他們慢慢喝掉一罐,大徐覺得不過癮,趁小蔣去廁所的工夫,他咧著嘴,也不商量,像個故意耍賴的孩子,又啟開兩罐。安平這次主動接過來,一口氣喝掉半罐。他壓抑,太需要酒的撫慰了。大徐知道安平的鬱悶源自何處,他隔著茶桌,將手伸向好友的肩頭,拍了一下,說:「老哥,相信我,辛欣來沒多大的尿水,孬種一個!我連襟不是在公安局刑警隊嗎?他跟我說當年審訊辛欣來時——哦,就是引發山火的那次,這小子開始兩天嘴硬,堅持說自己沒在林子裡扔菸頭,可他們揍他幾頓,夜裡不讓他睡覺,一天只給他一頓飯,這小子抗不住,立馬認賬了!我估摸著他逃進深山,現在只有一個活的念頭,不會輕易暴露行跡,搜捕也難。再過幾個月,等天兒冷了,長夜漫漫,缺衣少食,他受不了,就得往有人煙的地方挪動,抓住他遲早的事兒!」

安平聽聞青山縣公安局的個別刑警,在審訊嫌疑犯時,如遇不暢,有私下動刑的行為。儘管大多時候,他們因此獲取了真實的口供,得以破案,但屈打成招也是有的。在安平眼裡,這是對人肉體的征服,而不是靈魂。那些受了冤屈的犯人,心底會埋下仇恨的種子,多少年的勞教都無濟於事。這樣的犯人一旦出獄,就是一顆流向社會的炸彈,十分危險。
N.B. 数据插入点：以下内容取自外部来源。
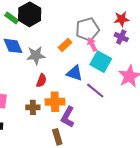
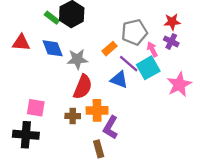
pink arrow: (92, 44) -> (152, 49), moved
cyan square: (101, 62) -> (148, 68), turned 30
red semicircle: (41, 81) -> (83, 87), size x1.6
purple line: (95, 91) -> (129, 64), moved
雖說被打的人是辛欣來,讓安平心裡痛快了一下,但他還是對大徐說:「動刑採口供我還是反對的,冤案十有八九是這麼來的。」

大徐說:「他們不動刑也不行啊!那場林火,當時松山地委領導下令,十天內必須找到火災原因!辛欣來在火災那天恰好從那兒經過,身上有香菸和打火機,再說他進過一次監獄,有前科,不鎖定他鎖誰吧?」

「他招了,可證據在哪兒呢?」安平問。

「老哥,你可真迂!這還不簡單,找倆證人,給他們點好處費,就說那天他們看見辛欣來在那一帶林間吸菸了,提審他時再給他幾顆煙抽抽,悄悄留下菸頭,就說在案發現場的公路提取的,口供物證俱全,證據鍊形成,不就結案了?只要在規定時間內對上有了交待,對下你就是抓一百個冤死鬼,誰會追究呢?」大徐說,「再說辛欣來不是好貨,也冤枉不了他。」

「照這麼辦案,我斃掉的人中,會不會有屈死鬼呢?」安平憂心忡忡地說。

「就是有又能怎麼著?死刑核定跟咱們無關,說穿了,你我不過是一槍手!就是真有屈死鬼,那是他自己的命!」

安平不由得倒吸了一口冷氣。

大徐見安平陰沉著臉,以為他是因有朝一日辛欣來伏法,不用吃槍子而難過,他同情地說:「也他媽巧啊,槍決早不廢除晚不廢除,偏偏趕在安小仙出事這節骨眼上,我知道你心裡憋屈!其實就是真的抓到他,判他死刑,你與這個案子有瓜葛,上頭也不會派你去處決他。不過你放心,一旦抓著他,我找哥們兒,把他折磨夠,再讓他死,不能便宜這小子!」

安平說:「怎麼折磨他?」

「他不是強姦了咱閨女嗎,放警犬咬他的屌!」大徐說,「辛欣來是個畜生,咱就用狗對付他!」

安平說:「大徐,要是在舊社會,你就是黑道上的老大!」

「你以為現在就沒黑道了?安隊,你不是跟我裝糊塗吧?黑白兩道通吃的領導,你就真沒聽說過?」大徐正想展開來說,小蔣回來了。小蔣一回來,他們就把話題轉向別處了。儘管小蔣臉上不晴朗,但心底還充滿陽光,他們不想讓年輕人過早知道社會的黑暗。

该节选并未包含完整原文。